Ашан оторопело глядел на юную ворожею, силясь понять, что есть она для него. И ведь знакомы всего несколько дней, а как родные...
Его губы нашли ее - податливые, горячие, мягкие - и тут же смяли в диком, невероятно жадном поцелуе. Он всего лишь на миг задумался, что станет с ними. Но знахарка сама дала ответ.
Ее губы раскрылись, и он почувствовал, что мир - чужой и чуждый - вновь принимает его. Таким, каков он есть. Принимает безоговорочно, не вспоминая ни о проклятье степном, ни о краже в Белограде. Не как чужака - как своего. Долгожданного и близкого. Родного...
Ашан нехотя отстранился от Яры, провел большим пальцем по раскрасневшейся щеке, коротко прошептав:
- Пойдем со мной.
И она приняла его волю, вновь коснувшись его губ своими.
А мир кругом них заискрился мириадами звезд, среди которых были две самые яркие.
***
Ворожебник зорко следил, как движется работа.
Перед тем, как рыть могильный дерн, нужно убрать каменных богов, что чтились на этой земле с испокон веков. Статуи Сварога и Макоши уже унесли, а Огнедержец никак не хотел покидать святого места. Уж и рунами его обкладывали, и кровь живую лили - а старый бог все стоял на месте, за детьми своими приглядывая.
И Колдунья подойти к нему боялась. Отчего? Не говорила. Только чувствовал Ворожебник, что расплаты она страшится за содеянное.
С десяток крепких жилистых наемников, привезенных непонятно откуда главным Слугой Госпожи, тянули за крепкие веревки, только те раз за разом истончались, соскальзывая с острого камня.

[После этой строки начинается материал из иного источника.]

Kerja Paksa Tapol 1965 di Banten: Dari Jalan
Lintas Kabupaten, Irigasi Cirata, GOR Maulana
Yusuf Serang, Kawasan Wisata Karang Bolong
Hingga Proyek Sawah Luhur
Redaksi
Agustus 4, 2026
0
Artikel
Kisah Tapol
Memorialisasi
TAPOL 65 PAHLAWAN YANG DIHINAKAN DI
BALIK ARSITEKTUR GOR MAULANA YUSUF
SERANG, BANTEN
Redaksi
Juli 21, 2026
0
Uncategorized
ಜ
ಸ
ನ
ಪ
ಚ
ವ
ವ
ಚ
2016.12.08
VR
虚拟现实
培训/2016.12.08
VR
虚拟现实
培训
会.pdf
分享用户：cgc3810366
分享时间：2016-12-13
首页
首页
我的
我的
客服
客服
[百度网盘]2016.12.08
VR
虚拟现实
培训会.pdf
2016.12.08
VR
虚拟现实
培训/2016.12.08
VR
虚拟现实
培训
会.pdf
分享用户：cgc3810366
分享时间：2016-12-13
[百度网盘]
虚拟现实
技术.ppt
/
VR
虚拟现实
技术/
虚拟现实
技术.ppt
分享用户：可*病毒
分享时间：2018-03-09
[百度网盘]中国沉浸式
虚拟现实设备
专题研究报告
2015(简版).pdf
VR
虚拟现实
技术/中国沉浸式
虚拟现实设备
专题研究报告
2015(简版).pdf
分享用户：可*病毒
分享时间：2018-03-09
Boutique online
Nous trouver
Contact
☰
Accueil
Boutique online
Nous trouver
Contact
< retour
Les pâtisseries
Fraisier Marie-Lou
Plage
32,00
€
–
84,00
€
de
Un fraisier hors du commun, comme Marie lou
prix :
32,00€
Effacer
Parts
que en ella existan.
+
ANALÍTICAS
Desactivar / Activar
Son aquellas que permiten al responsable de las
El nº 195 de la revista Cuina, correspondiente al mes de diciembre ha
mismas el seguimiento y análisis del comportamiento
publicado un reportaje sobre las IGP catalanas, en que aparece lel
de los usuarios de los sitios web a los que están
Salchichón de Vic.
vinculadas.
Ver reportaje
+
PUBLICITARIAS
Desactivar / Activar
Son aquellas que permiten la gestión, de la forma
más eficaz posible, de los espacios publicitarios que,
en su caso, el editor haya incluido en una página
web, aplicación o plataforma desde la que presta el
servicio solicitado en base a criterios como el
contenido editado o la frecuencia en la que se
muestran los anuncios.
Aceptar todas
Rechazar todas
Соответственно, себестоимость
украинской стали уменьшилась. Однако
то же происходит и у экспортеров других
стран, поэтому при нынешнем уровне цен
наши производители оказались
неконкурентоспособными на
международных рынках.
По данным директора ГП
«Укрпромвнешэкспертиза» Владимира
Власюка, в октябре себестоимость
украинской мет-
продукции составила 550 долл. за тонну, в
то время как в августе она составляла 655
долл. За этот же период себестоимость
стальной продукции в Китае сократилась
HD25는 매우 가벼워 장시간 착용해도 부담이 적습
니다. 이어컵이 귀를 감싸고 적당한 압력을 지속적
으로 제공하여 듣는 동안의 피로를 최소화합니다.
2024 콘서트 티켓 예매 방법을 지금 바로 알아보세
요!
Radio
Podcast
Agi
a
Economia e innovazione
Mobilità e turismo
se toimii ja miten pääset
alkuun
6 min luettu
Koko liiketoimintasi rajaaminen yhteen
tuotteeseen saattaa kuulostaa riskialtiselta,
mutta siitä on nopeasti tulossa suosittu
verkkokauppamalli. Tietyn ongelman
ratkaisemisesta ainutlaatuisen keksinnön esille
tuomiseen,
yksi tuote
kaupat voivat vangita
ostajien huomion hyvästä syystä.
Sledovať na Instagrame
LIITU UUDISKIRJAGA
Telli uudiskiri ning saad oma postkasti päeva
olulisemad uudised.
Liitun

- Твою ж... - Высокий бородатый мужик смачно ругнулся, сплевывая на святую землю, и Ворожебник не выдержал, послав в него проклятье. Пусть помучается, раз святость богов оскорбляет.
Бородач согнулся пополам, и на его место встал другой, нервно косившийся на Колдуна.
- Ты, - последний указал рукой на одного из рунников, - снова распори землю дощечками!
И рунник бросился исполнять приказ. Руки слышащего дрожали - сказывалось истощение, что наступает после того, как отдашь большой запас дара. Он достал из тканевой сумки заготовленные колышки, исписанные древними рунами, и стал вбивать их вокруг статуи, после чего наступил черед самого Ворожебника.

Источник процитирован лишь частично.